À droite, le frontispice de l’édition du De oratore de Cicéron, qui remonte au XVIIIe siècle et qui a été donné par Oriana Fallaci à Giulio Andreotti en mai 1991; ci-dessus, le petit mot qu’elle a joint à ce précieux cadeau

Tu te définis athée chrétienne et je l’apprécie. La foi est un don et si on a reçu ce don, on ne peut s’en vanter. Mais arrivons à la question. Crois-tu vraiment que les émigrations clandestines venues des pays pauvres sont dictées par un plan mondial de conquête, et ne dérivent pas avant tout de la misère et de l’absence de perspectives de vie sur place?
Tu mets en lumière un danger global, à l’aide d’analyses historiques ponctuelles; j’espère que c’est une hyperbole. Ceci n’empêche que la législation interne requière une grande prudence.

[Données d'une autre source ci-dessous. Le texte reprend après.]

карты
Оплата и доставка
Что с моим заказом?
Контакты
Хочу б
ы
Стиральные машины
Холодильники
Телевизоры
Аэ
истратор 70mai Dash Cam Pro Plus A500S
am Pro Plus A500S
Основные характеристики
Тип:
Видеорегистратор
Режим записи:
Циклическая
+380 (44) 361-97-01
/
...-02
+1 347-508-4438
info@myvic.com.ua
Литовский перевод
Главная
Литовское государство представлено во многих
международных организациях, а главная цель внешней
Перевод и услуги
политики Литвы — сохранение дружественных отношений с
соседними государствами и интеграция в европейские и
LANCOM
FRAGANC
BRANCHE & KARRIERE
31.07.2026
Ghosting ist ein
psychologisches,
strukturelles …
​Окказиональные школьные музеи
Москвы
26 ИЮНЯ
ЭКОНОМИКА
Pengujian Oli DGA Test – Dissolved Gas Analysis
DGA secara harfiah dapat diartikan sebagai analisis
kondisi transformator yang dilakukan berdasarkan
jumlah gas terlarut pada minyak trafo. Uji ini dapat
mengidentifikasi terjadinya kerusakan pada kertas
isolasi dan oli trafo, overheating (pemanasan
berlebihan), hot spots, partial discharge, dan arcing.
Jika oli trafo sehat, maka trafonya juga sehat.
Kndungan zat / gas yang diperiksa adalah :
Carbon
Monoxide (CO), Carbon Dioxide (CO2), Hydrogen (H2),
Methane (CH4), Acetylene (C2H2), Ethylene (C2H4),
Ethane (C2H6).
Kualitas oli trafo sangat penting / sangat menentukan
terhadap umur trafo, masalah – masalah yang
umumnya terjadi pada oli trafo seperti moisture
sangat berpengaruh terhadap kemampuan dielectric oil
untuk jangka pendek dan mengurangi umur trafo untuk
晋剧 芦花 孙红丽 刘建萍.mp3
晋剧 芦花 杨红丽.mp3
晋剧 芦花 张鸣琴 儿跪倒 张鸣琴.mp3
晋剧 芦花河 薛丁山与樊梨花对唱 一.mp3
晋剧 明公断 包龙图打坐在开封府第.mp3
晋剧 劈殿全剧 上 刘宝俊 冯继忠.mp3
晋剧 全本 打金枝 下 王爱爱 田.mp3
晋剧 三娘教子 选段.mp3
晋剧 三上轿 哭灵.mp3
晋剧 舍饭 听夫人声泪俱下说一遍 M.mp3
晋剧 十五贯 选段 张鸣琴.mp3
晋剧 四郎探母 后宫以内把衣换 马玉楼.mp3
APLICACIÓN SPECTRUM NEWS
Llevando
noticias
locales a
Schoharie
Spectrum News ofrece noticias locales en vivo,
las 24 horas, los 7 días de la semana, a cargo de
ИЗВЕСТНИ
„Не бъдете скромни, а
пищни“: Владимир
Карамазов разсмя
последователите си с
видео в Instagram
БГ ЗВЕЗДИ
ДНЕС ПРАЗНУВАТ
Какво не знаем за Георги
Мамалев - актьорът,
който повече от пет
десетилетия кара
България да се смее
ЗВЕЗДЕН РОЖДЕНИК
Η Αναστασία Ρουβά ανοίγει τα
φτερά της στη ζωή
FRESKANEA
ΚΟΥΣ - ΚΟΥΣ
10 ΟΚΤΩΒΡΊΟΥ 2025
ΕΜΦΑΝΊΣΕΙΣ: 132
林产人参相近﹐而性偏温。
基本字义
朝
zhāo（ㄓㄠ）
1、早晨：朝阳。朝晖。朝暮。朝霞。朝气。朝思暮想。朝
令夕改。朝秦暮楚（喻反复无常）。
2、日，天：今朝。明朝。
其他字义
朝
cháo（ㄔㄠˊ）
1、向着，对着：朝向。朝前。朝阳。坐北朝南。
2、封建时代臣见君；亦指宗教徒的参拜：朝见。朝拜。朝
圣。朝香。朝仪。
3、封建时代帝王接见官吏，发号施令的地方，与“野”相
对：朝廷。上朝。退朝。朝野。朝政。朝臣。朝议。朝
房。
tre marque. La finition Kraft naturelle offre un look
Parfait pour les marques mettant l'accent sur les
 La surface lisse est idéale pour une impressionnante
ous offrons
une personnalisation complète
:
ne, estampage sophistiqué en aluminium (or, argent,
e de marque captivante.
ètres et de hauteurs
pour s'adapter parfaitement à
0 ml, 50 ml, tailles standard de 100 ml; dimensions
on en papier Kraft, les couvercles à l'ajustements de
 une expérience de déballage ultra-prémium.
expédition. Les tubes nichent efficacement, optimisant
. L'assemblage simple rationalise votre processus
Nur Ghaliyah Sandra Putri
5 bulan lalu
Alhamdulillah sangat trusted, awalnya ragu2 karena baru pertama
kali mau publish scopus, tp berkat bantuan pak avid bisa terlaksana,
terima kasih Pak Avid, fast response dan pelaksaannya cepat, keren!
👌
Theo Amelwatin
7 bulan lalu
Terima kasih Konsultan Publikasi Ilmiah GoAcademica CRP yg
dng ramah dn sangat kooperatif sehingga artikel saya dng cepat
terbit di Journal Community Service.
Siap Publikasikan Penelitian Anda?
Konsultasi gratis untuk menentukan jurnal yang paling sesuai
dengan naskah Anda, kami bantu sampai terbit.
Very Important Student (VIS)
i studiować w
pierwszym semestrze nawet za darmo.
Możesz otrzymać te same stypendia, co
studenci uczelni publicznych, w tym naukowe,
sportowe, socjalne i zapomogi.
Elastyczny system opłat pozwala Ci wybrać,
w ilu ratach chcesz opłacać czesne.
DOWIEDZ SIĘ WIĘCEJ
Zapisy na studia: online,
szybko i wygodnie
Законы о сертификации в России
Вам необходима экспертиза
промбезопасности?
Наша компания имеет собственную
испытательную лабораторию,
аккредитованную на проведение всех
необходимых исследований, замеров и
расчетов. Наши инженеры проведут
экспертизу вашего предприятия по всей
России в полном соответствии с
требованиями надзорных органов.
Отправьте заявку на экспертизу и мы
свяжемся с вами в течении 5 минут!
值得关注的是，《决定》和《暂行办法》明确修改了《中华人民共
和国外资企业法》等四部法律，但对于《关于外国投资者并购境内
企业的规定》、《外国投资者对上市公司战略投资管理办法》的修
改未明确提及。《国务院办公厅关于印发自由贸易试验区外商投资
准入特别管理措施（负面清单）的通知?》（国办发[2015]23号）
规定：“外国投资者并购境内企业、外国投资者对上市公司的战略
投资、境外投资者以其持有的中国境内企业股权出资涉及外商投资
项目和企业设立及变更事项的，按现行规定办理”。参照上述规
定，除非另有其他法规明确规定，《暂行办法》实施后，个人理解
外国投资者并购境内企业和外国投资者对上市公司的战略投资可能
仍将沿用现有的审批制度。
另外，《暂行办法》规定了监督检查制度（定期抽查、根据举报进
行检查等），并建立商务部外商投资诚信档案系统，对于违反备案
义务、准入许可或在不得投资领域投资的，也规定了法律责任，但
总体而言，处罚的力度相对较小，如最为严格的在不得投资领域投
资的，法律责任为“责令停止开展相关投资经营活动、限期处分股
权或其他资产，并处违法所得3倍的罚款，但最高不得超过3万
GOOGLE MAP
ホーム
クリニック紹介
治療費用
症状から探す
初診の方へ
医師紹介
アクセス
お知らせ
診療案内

En ce qui concerne la Mosquée, quand le roi Fayçal m’en a parlé au cours d’une visite à Rome, il m’a semblé que cela correspondait à une exigence objective. Il n’est pas exact de dire que Paul VI était réticent, alors qu’“Italia nostra”, présidée par Bassani, soulevait des objections, y compris sur la hauteur du minaret. À mon avis, ceux qui objectent que tout autre culte est interdit en Arabie saoudite ne sont pas du côté de la raison. Leur “fermeture” est une erreur, et j’espère que celle-ci sera corrigée un jour (d’ailleurs ils n’ont pas non plus de relations diplomatiques avec le Saint-Siège). Dans d’autres pays arabes et islamiques, il y a des églises et des écoles: cf. Jordanie, Iran, etc.
Quant au problème palestinien, j’ai un souvenir. J’étais en train de présider la réunion de la Conférence interparlementaire en 1982, lorsque j’ai reçu un appel urgent de ta part. Tu voulais savoir pour quelle raison nous avions invité Arafat à Rome. C’était la première marche à suivre pour le pousser au dialogue avec Israël. Et en effet, il a dit dans son discours que si un dialogue s’ouvrait, ils auraient effacé dans le Statut de l’Olp la démonisation de l’État d’Israël. Deux ans auparavant, la Communauté européenne avait déjà parlé du dialogue au Conseil de Venise. Il a fallu des années pour arriver aux accords d’Oslo et malheureusement la vie en commun est encore loin.
Excuse-moi si je t’ai retenue. Depuis quelque temps, en voyant la nouvelle politique de Khadafi avec les États-Unis et l’Angleterre, ma conviction qu’il faut travailler dans cette direction s’est renforcée.
Avec mes hommages et mon amitié inchangée,
Giulio Andreotti»

Je n’y ai pas fait allusion dans ma lettre, mais j’avais été particulièrement troublé, dans le livre en question, par la référence à Bernadette Soubirous à laquelle était attribué un unique mérite, celui d’avoir attiré les touristes à Lourdes. Par ailleurs, elle raillait dans son livre ceux qui lui souhaitaient une grave maladie: or elle l’avait déjà depuis des années. Je pense que ceci explique, en termes personnels, l’agressivité de sa dernière saison et ses glaciales dispositions testamentaires.
Le flux croissant d’immigration des pays islamiques vers des pays de tradition chrétienne crée évidemment des problèmes délicats et complexes. Mais la position gagnante, c’est d’aspirer à la vie en commun et non pas aux “ghettisations”. C’est le grand défi des prochaines décennies, et les modérés de tout bord doivent se coordonner pour vaincre.
Oriana a voulu être seule lors de son dernier adieu en terre toscane. Je ne veux cependant pas croire qu’on puisse prendre pour modèle ceux qui ne laissent pas un héritage d’affections. Ceux qui refusent les thérapies de choc qu’elle préconise n’ont jamais renoncé pour autant à l’admirer et à la respecter.